The steamer America arrived at noon from Thousand Island points with about two hundred and fifty passengers.
p.5 Canal Open - Cornwall, July 11th - Two steamers passed through the Cornwall canal yesterday morning. At six o'clock last evening navigation was resumed for craft of all kinds.
Gananoque, July 11th - ...The coal schooner Horace Taber arrived here last evening, on her first trip to this port this season, with a cargo for Taylor & Green...
p.6 Mariners Play Ball - captain's crew of steamer Rapids King, under the leadership of "Marty" Walsh vs. steward's crew, captained by Chief Steward Oswald. (details)
Some needed repairs are being made to the schooner (sic) Argyle at Portsmouth.
The schooner Clara arrived from Oswego with coal for the Grove Inn.
The steambarge Mary Louise cleared for Rideau canal points with a general cargo.
The steamer Kenirving passed on her way from Oswego, to Smith's Falls with coal.
The schooner Tradewind has arrived from Oswego with a cargo of coal for the cotton mill.
The schooner Ford River arrived, light, from Charlotte, and is loading feldspar at Richardsons'.
Marine men here from Oswego say that the schooner J.G. Blain is almost a total wreck.

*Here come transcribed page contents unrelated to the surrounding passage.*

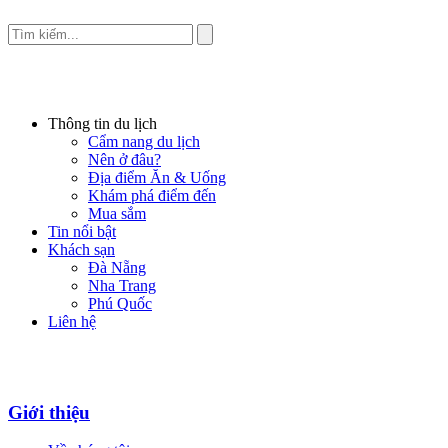
Thông tin du lịch
Cẩm nang du lịch
Nên ở đâu?
Địa điểm Ăn & Uống
Khám phá điểm đến
Mua sắm
Tin nổi bật
Khách sạn
Đà Nẵng
Nha Trang
Phú Quốc
Liên hệ
Giới thiệu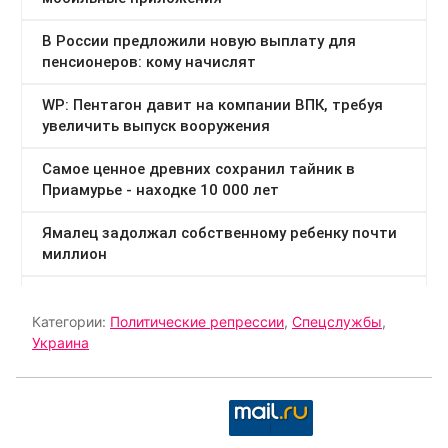
Категории:
Политические репрессии
,
Спецслужбы
,
Украина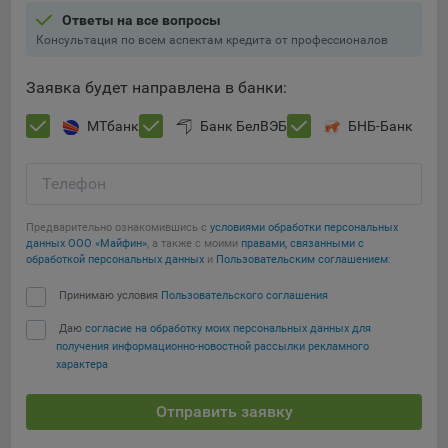
Ответы на все вопросы
При этом, некоторые браузеры позволяют посещать
Консультация по всем аспектам кредита от профессионалов
интернет-сайты в режиме «Инкогнито», чтобы ограничить
хранимый на компьютере объем информации и
Заявка будет направлена в банки:
автоматически удалять сессионные файлы cookie. Кроме
того, субъект персональных данных может удалить ранее
МТбанк
Банк БелВЭБ
БНБ-Банк
сохраненные файлов cookie выбрав соответствующую
опцию в истории браузера.
Телефон
Подробнее о параметрах управления можно ознакомиться,
Сохранить мои изменения
перейдя по внешним ссылкам, ведущим на
Предварительно ознакомившись с
условиями обработки персональных
соответствующие страницы сайтов основных браузеров:
данных ООО «Майфин»
, а также с моими
правами, связанными с
Сохранить по умолчанию
обработкой персональных данных
и
Пользовательским соглашением
:
Firefox
Принимаю условия
Пользовательского соглашения
Chrome
Даю
согласие на обработку моих персональных данных для
Safari
получения информационно-новостной рассылки рекламного
Opera
характера
Microsoft Edge
Отправить заявку
Internet Explorer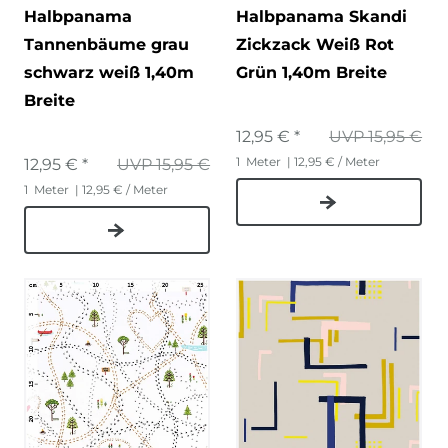
Halbpanama
Halbpanama Skandi
Tannenbäume grau
Zickzack Weiß Rot
schwarz weiß 1,40m
Grün 1,40m Breite
Breite
12,95 € *
UVP 15,95 €
1
Meter
| 12,95 € / Meter
12,95 € *
UVP 15,95 €
1
Meter
| 12,95 € / Meter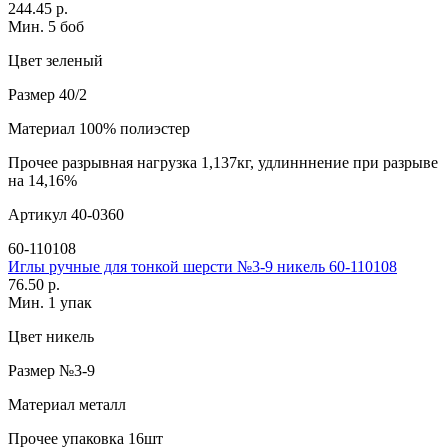
244.45 р.
Мин. 5 боб
Цвет
зеленый
Размер
40/2
Материал
100% полиэстер
Прочее
разрывная нагрузка 1,137кг, удлинннение при разрыве
на 14,16%
Артикул
40-0360
60-110108
Иглы ручные для тонкой шерсти №3-9 никель 60-110108
76.50 р.
Мин. 1 упак
Цвет
никель
Размер
№3-9
Материал
металл
Прочее
упаковка 16шт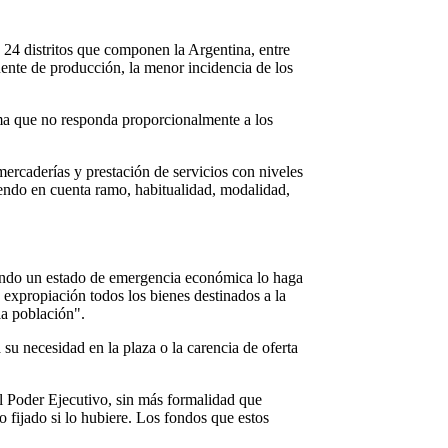
os 24 distritos que componen la Argentina, entre
fuente de producción, la menor incidencia de los
orma que no responda proporcionalmente a los
ercaderías y prestación de servicios con niveles
iendo en cuenta ramo, habitualidad, modalidad,
cuando un estado de emergencia económica lo haga
 expropiación todos los bienes destinados a la
la población".
su necesidad en la plaza o la carencia de oferta
el Poder Ejecutivo, sin más formalidad que
 fijado si lo hubiere. Los fondos que estos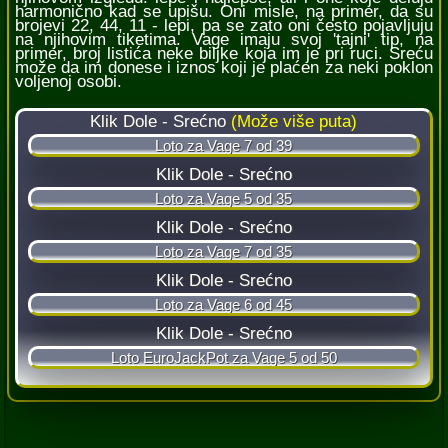
harmonično kad se upišu. Oni misle, na primer, da su
brojevi 22, 44, 11 - lepi, pa se zato oni često pojavljuju
na njihovim tiketima. Vage imaju svoj 'tajni' tip, na
primer, broj listića neke biljke koja im je pri ruci. Sreću
može da im donese i iznos koji je plaćen za neki poklon
voljenoj osobi.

Swift's wharf: steamer Belleville up today; steamers North King down and up today; steamer Aletha from bay points; steamer Caspian down and up Sunday.
C.P.R.'S NEW STEAMER.
The latest addition to the Canadian Pacific's Upper Lake fleet is the Assiniboia, now in active commission, and on her first voyage she has proved herself to be not only the largest and most modern passenger vessel on the Upper Lakes, but also the swiftest. She will sail from Owen Sound at about 5:50 p.m every Saturday for Sault Ste. Marie, Port Arthur and Fort William, the connecting express train leaving Toronto at 1:50 p.m.
The Assiniboia has luxurious accommodation for 250 cabin passengers, with five cabins de luxe (private baths), spacious dining saloon, observation, drawing and smoking rooms, and many new features conducive to passenger's comfort. Intending passengers should make early application to local C.P.R. agent for accommodation.
p.9 To Establish Dry Dock - Sarnia, July 10th - Captain James Reid, owner of a large fleet of boats and one of the most successful wreckers on the great lakes, will establish a first-class up-to-date dry dock in Port Huron, if terms can be made with the present owners of the old Dunfort and Alverson dry dock. The Port Huron chamber of commerce is assisting Superintendent Reid in the deal for the property.
p.10 Georgian Bay Project - will be no grant this session.
p.11 Without Boat Service - Pelee Island lost services of steamer Ossfriage, taken to Buffalo by J. Stockwell.